Set down nothing except the lines starting at the one with "then Men's Limousine White" and ending at the final line of the material, each word for word.

→ Records supplied:
::::::::

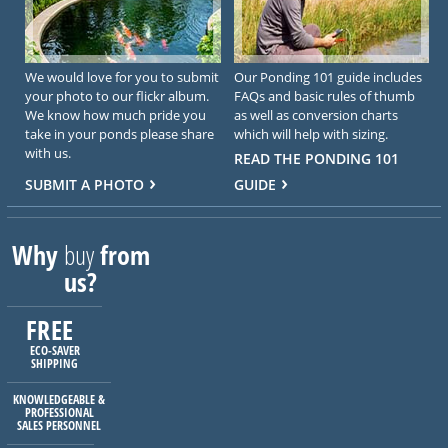
We would love for you to submit
Our Ponding 101 guide includes
your photo to our flickr album.
FAQs and basic rules of thumb
We know how much pride you
as well as conversion charts
take in your ponds please share
which will help with sizing.
with us.
READ THE PONDING 101
SUBMIT A PHOTO
GUIDE
Why
buy
from
us?
FREE
ECO-SAVER
SHIPPING
KNOWLEDGEABLE &
PROFESSIONAL
SALES PERSONNEL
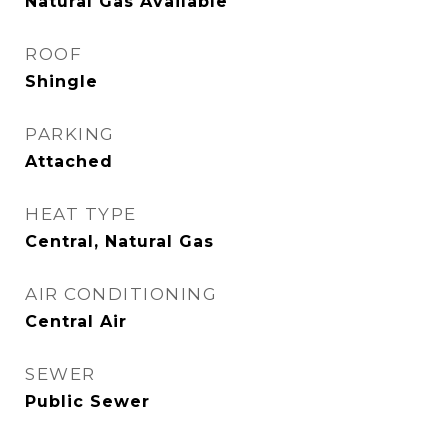
Natural Gas Available
ROOF
Shingle
PARKING
Attached
HEAT TYPE
Central, Natural Gas
AIR CONDITIONING
Central Air
SEWER
Public Sewer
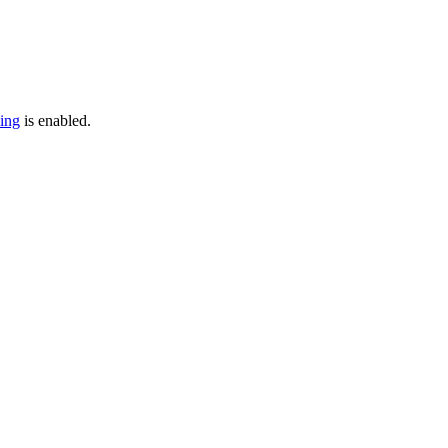
cing
is enabled.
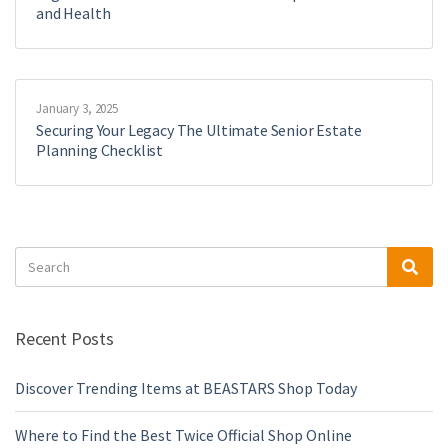
and Health
January 3, 2025
Securing Your Legacy The Ultimate Senior Estate
Planning Checklist
Search
Sea
for:
Recent Posts
Discover Trending Items at BEASTARS Shop Today
Where to Find the Best Twice Official Shop Online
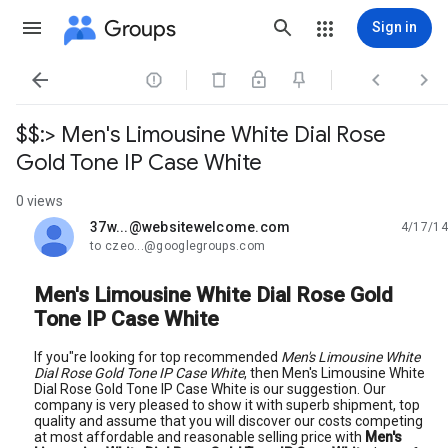
Groups
Sign in




$$:> Men's Limousine White Dial Rose
Gold Tone IP Case White
0 views
37w...@websitewelcome.com
4/17/14
unread,
to czeo...@googlegroups.com
Men's Limousine White Dial Rose Gold
Tone IP Case White
If you"re looking for top recommended
Men's Limousine White
Dial Rose Gold Tone IP Case White
, then Men's Limousine White
Dial Rose Gold Tone IP Case White is our suggestion. Our
company is very pleased to show it with superb shipment, top
quality and assume that you will discover our costs competing
at most affordable and reasonable selling price with
Men's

::::::::

→ Response area:
, then Men's Limousine White
Dial Rose Gold Tone IP Case White is our suggestion. Our
company is very pleased to show it with superb shipment, top
quality and assume that you will discover our costs competing
at most affordable and reasonable selling price with
Men's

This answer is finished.